Source data below:

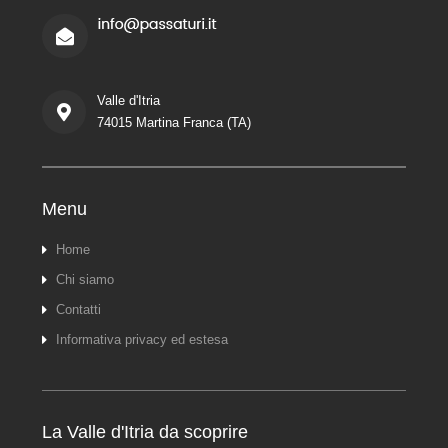
Valle d'Itria
74015 Martina Franca (TA)
Menu
Home
Chi siamo
Contatti
Informativa privacy ed estesa
La Valle d'Itria da scoprire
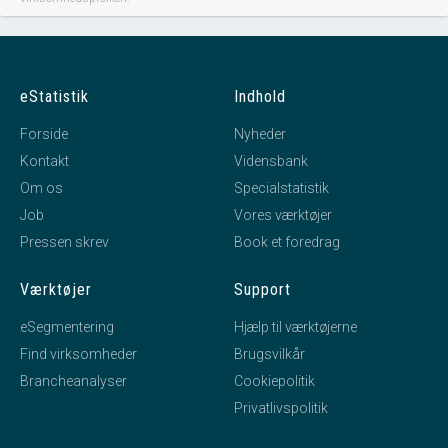
eStatistik
Indhold
Forside
Nyheder
Kontakt
Vidensbank
Om os
Specialstatistik
Job
Vores værktøjer
Pressen skrev
Book et foredrag
Værktøjer
Support
eSegmentering
Hjælp til værktøjerne
Find virksomheder
Brugsvilkår
Brancheanalyser
Cookiepolitik
Privatlivspolitik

End of Source data.

An exact reproduction of every record above is required, with no pictures included.

Result of this exercise:
Valle d'Itria
74015 Martina Franca (TA)
Menu
Home
Chi siamo
Contatti
Informativa privacy ed estesa
La Valle d'Itria da scoprire
eStatistik
Indhold
Forside
Nyheder
Kontakt
Vidensbank
Om os
Specialstatistik
Job
Vores værktøjer
Pressen skrev
Book et foredrag
Værktøjer
Support
eSegmentering
Hjælp til værktøjerne
Find virksomheder
Brugsvilkår
Brancheanalyser
Cookiepolitik
Privatlivspolitik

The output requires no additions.